> [Task brief] Return all lines below containing the word "暖通专业".

Records from a data source
--
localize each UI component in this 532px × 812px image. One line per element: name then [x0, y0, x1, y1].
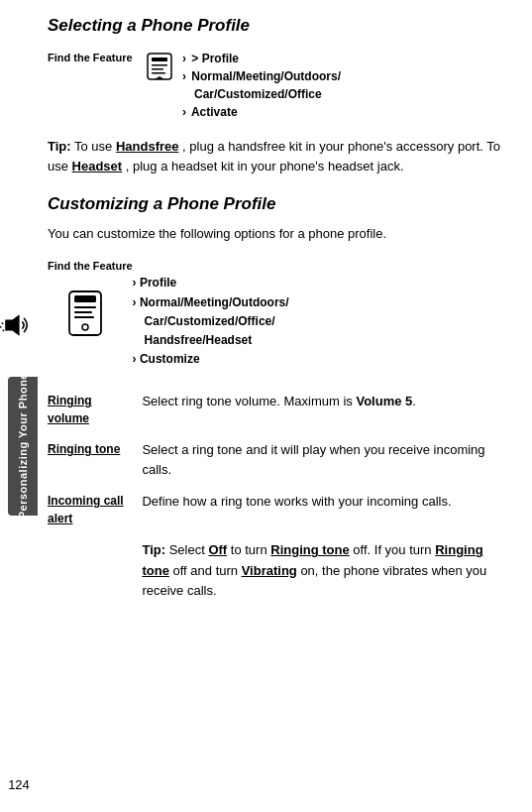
path1-line2: › Normal/Meeting/Outdoors/ [182, 67, 341, 85]
path2-line3: Car/Customized/Office/ [133, 312, 289, 331]
svg-rect-4 [148, 54, 171, 79]
svg-point-1 [2, 322, 4, 324]
path2-line5: › Customize [133, 350, 289, 369]
speaker-icon-area [0, 307, 34, 346]
tip1-prefix: Tip: [48, 139, 71, 154]
tip2-text4: off and turn [173, 563, 242, 578]
table-row-ringing-volume: Ringing volume Select ring tone volume. … [48, 387, 512, 435]
tip1-paragraph: Tip: To use Handsfree , plug a handsfree… [48, 137, 512, 176]
sidebar-label: Personalizing Your Phone [17, 373, 29, 519]
tip1-headset: Headset [72, 159, 123, 174]
desc-ringing-tone: Select a ring tone and it will play when… [142, 435, 512, 487]
tip2-text1: Select [169, 542, 209, 557]
find-feature-block1: Find the Feature › > Profile › Normal/Me… [48, 50, 512, 121]
tip2-prefix: Tip: [142, 542, 165, 557]
svg-rect-8 [152, 72, 165, 74]
section2-intro: You can customize the following options … [48, 224, 512, 244]
table-row-ringing-tone: Ringing tone Select a ring tone and it w… [48, 435, 512, 487]
desc-ringing-volume: Select ring tone volume. Maximum is Volu… [142, 387, 512, 435]
tip2-text3: off. If you turn [353, 542, 435, 557]
term-incoming-call: Incoming call alert [48, 487, 142, 535]
large-phone-icon [66, 290, 104, 340]
svg-rect-12 [74, 311, 92, 313]
path1-line4: › Activate [182, 103, 341, 121]
svg-point-2 [0, 326, 2, 328]
svg-rect-5 [152, 58, 167, 61]
path2-lines: › Profile › Normal/Meeting/Outdoors/ Car… [133, 274, 289, 369]
tip2-text2: to turn [231, 542, 270, 557]
table-row-tip2: Tip: Select Off to turn Ringing tone off… [48, 535, 512, 608]
find-feature-left2: Find the Feature [48, 260, 133, 340]
sidebar: Personalizing Your Phone 124 [0, 0, 38, 812]
path1-line1: › > Profile [182, 50, 341, 67]
section1-title: Selecting a Phone Profile [48, 16, 512, 36]
feature-table: Ringing volume Select ring tone volume. … [48, 387, 512, 608]
path2-line4: Handsfree/Headset [133, 331, 289, 350]
speaker-icon [0, 307, 34, 343]
path2-line2: › Normal/Meeting/Outdoors/ [133, 293, 289, 312]
phone-menu-icon1 [145, 52, 174, 81]
find-feature-label1: Find the Feature [48, 50, 137, 63]
svg-rect-13 [74, 316, 94, 318]
main-content: Selecting a Phone Profile Find the Featu… [38, 0, 532, 812]
find-feature-path2: › Profile › Normal/Meeting/Outdoors/ Car… [133, 260, 512, 369]
page-number: 124 [0, 777, 38, 792]
svg-point-14 [82, 324, 88, 330]
tip1-handsfree: Handsfree [116, 139, 179, 154]
tip2-content: Tip: Select Off to turn Ringing tone off… [142, 535, 512, 608]
tip1-text3: , plug a headset kit in your phone's hea… [126, 159, 404, 174]
svg-rect-7 [152, 68, 163, 70]
find-feature-icon1 [145, 52, 174, 84]
term-ringing-tone: Ringing tone [48, 435, 142, 487]
phone-icon-large [66, 290, 104, 337]
find-feature-label2: Find the Feature [48, 260, 133, 272]
tip1-text1: To use [74, 139, 116, 154]
path2-line1: › Profile [133, 274, 289, 292]
svg-point-3 [3, 330, 5, 332]
path1-line3: Car/Customized/Office [182, 85, 341, 103]
find-feature-path1: › > Profile › Normal/Meeting/Outdoors/ C… [182, 50, 341, 121]
section2-title: Customizing a Phone Profile [48, 194, 512, 214]
find-feature-block2: Find the Feature › Profile [48, 260, 512, 369]
term-ringing-volume: Ringing volume [48, 387, 142, 435]
svg-marker-0 [5, 314, 19, 336]
tip2-off: Off [208, 542, 227, 557]
svg-rect-11 [74, 306, 96, 308]
svg-rect-10 [74, 295, 96, 302]
svg-rect-6 [152, 64, 167, 66]
sidebar-tab: Personalizing Your Phone [8, 377, 38, 516]
tip2-vibrating: Vibrating [242, 563, 297, 578]
table-row-incoming-call: Incoming call alert Define how a ring to… [48, 487, 512, 535]
tip2-ringing-tone1: Ringing tone [270, 542, 349, 557]
desc-incoming-call: Define how a ring tone works with your i… [142, 487, 512, 535]
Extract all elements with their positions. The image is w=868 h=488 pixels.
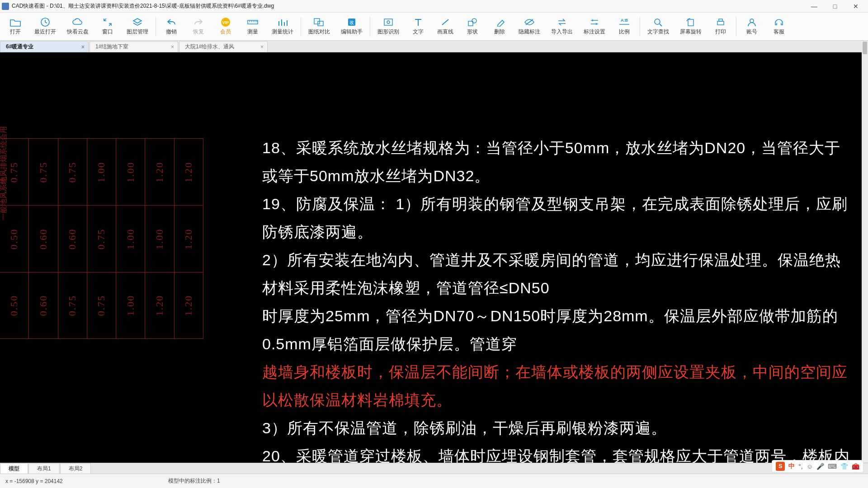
maximize-button[interactable]: □ xyxy=(825,0,845,13)
close-icon[interactable]: × xyxy=(171,44,174,50)
svg-rect-8 xyxy=(384,19,392,25)
rotate-icon xyxy=(685,17,697,27)
minimize-button[interactable]: — xyxy=(804,0,825,13)
tab-layout1[interactable]: 布局1 xyxy=(28,463,60,474)
svg-rect-3 xyxy=(248,20,258,24)
ime-emoji-icon[interactable]: ☺ xyxy=(807,463,813,470)
search-icon xyxy=(652,17,664,27)
document-tabs: 6#暖通专业× 1#结施地下室× 大院1#给排水、通风× xyxy=(0,41,868,52)
chart-icon xyxy=(277,17,288,27)
edit-helper-button[interactable]: 改编辑助手 xyxy=(335,14,368,39)
scrollbar-thumb[interactable] xyxy=(863,42,867,54)
layer-button[interactable]: 图层管理 xyxy=(121,14,154,39)
table-row: 0.50 0.60 0.60 0.75 1.00 1.00 1.20 xyxy=(0,205,203,272)
titlebar: CAD快速看图 - D:\01、顺士达安装讲课资料\安装造价2021-8-15\… xyxy=(0,0,868,13)
scale-button[interactable]: A:B比例 xyxy=(611,14,638,39)
drawing-canvas[interactable]: 地风排烟系统合用 一般地风系统 0.75 0.75 0.75 1.00 1.00… xyxy=(0,52,868,468)
svg-text:A:B: A:B xyxy=(621,18,628,23)
close-button[interactable]: ✕ xyxy=(845,0,866,13)
compare-button[interactable]: 图纸对比 xyxy=(303,14,335,39)
undo-button[interactable]: 撤销 xyxy=(158,14,185,39)
cloud-icon xyxy=(72,17,84,27)
ruler-icon xyxy=(247,17,259,27)
cad-table: 0.75 0.75 0.75 1.00 1.00 1.20 1.20 0.50 … xyxy=(0,138,203,339)
eye-off-icon xyxy=(524,17,535,27)
drawing-text: 18、采暖系统放水丝堵规格为：当管径小于50mm，放水丝堵为DN20，当管径大于… xyxy=(262,134,854,468)
import-export-button[interactable]: 导入导出 xyxy=(546,14,578,39)
rotate-button[interactable]: 屏幕旋转 xyxy=(675,14,707,39)
svg-point-9 xyxy=(387,21,390,23)
delete-button[interactable]: 删除 xyxy=(486,14,513,39)
ime-lang[interactable]: 中 xyxy=(788,462,795,470)
coordinates: x = -156908 y = 204142 xyxy=(5,478,168,484)
clock-icon xyxy=(39,17,51,27)
service-button[interactable]: 客服 xyxy=(765,14,793,39)
status-bar: x = -156908 y = 204142 模型中的标注比例：1 xyxy=(0,474,868,488)
user-icon xyxy=(746,17,758,27)
separator xyxy=(736,17,736,37)
separator xyxy=(156,17,156,37)
ime-tray[interactable]: S 中 °, ☺ 🎤 ⌨ 👕 🧰 xyxy=(772,460,863,473)
vertical-scrollbar[interactable] xyxy=(862,41,868,463)
ime-mic-icon[interactable]: 🎤 xyxy=(816,463,824,470)
undo-icon xyxy=(165,17,177,27)
table-row: 0.50 0.60 0.75 0.75 1.00 1.20 1.20 xyxy=(0,272,203,339)
svg-text:改: 改 xyxy=(349,20,354,25)
ime-toolbox-icon[interactable]: 🧰 xyxy=(852,463,859,470)
edit-icon: 改 xyxy=(346,17,358,27)
svg-text:VIP: VIP xyxy=(222,20,229,25)
line-button[interactable]: 画直线 xyxy=(432,14,459,39)
eraser-icon xyxy=(494,17,505,27)
compare-icon xyxy=(313,17,325,27)
contract-icon xyxy=(102,17,113,27)
scan-icon xyxy=(382,17,394,27)
svg-point-13 xyxy=(655,19,660,24)
window-title: CAD快速看图 - D:\01、顺士达安装讲课资料\安装造价2021-8-15\… xyxy=(12,2,804,10)
annot-setting-button[interactable]: 标注设置 xyxy=(578,14,611,39)
hide-annot-button[interactable]: 隐藏标注 xyxy=(513,14,546,39)
measure-stat-button[interactable]: 测量统计 xyxy=(266,14,299,39)
text-search-button[interactable]: 文字查找 xyxy=(642,14,675,39)
close-icon[interactable]: × xyxy=(260,44,264,50)
tab-1[interactable]: 6#暖通专业× xyxy=(0,41,89,52)
table-row: 0.75 0.75 0.75 1.00 1.00 1.20 1.20 xyxy=(0,138,203,205)
annotation-setting-icon xyxy=(589,17,600,27)
svg-point-11 xyxy=(472,19,476,23)
tab-2[interactable]: 1#结施地下室× xyxy=(90,41,178,52)
folder-open-icon xyxy=(9,17,21,27)
open-button[interactable]: 打开 xyxy=(2,14,29,39)
tab-model[interactable]: 模型 xyxy=(0,463,28,474)
svg-point-17 xyxy=(750,19,754,23)
text-icon xyxy=(412,17,424,27)
scale-icon: A:B xyxy=(618,17,630,27)
window-controls: — □ ✕ xyxy=(804,0,866,13)
layout-tabs: 模型 布局1 布局2 xyxy=(0,463,868,474)
vip-icon: VIP xyxy=(220,17,231,27)
shape-recog-button[interactable]: 图形识别 xyxy=(372,14,405,39)
tab-layout2[interactable]: 布局2 xyxy=(60,463,91,474)
svg-rect-14 xyxy=(688,19,693,26)
cloud-button[interactable]: 快看云盘 xyxy=(61,14,94,39)
account-button[interactable]: 账号 xyxy=(738,14,765,39)
ime-keyboard-icon[interactable]: ⌨ xyxy=(828,463,837,470)
recent-button[interactable]: 最近打开 xyxy=(29,14,61,39)
redo-button[interactable]: 恢复 xyxy=(185,14,212,39)
ime-punct-icon[interactable]: °, xyxy=(798,463,803,470)
close-icon[interactable]: × xyxy=(81,44,85,50)
print-button[interactable]: 打印 xyxy=(707,14,734,39)
tab-3[interactable]: 大院1#给排水、通风× xyxy=(179,41,268,52)
shape-button[interactable]: 形状 xyxy=(459,14,486,39)
text-button[interactable]: 文字 xyxy=(405,14,432,39)
svg-rect-16 xyxy=(719,19,722,21)
svg-rect-15 xyxy=(717,21,724,25)
separator xyxy=(370,17,370,37)
app-icon xyxy=(2,3,9,10)
headset-icon xyxy=(773,17,785,27)
vip-button[interactable]: VIP会员 xyxy=(212,14,239,39)
ime-skin-icon[interactable]: 👕 xyxy=(840,463,848,470)
window-button[interactable]: 窗口 xyxy=(94,14,121,39)
measure-button[interactable]: 测量 xyxy=(239,14,266,39)
line-icon xyxy=(439,17,451,27)
separator xyxy=(301,17,301,37)
sogou-icon: S xyxy=(776,462,785,471)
--
> [Task solution]
document-tabs: 6#暖通专业× 1#结施地下室× 大院1#给排水、通风× xyxy=(0,41,868,52)
tab-1[interactable]: 6#暖通专业× xyxy=(0,41,89,52)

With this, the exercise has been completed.